(Work task) Write out the data exactly as given, dropping every picture.

(Input data)
——————
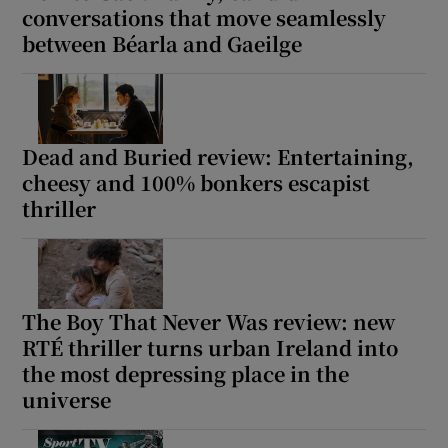
conversations that move seamlessly
between Béarla and Gaeilge
Dead and Buried review: Entertaining,
cheesy and 100% bonkers escapist
thriller
The Boy That Never Was review: new
RTÉ thriller turns urban Ireland into
the most depressing place in the
universe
——————
(Completed exercise)
conversations that move seamlessly
between Béarla and Gaeilge
Dead and Buried review: Entertaining,
cheesy and 100% bonkers escapist
thriller
The Boy That Never Was review: new
RTÉ thriller turns urban Ireland into
the most depressing place in the
universe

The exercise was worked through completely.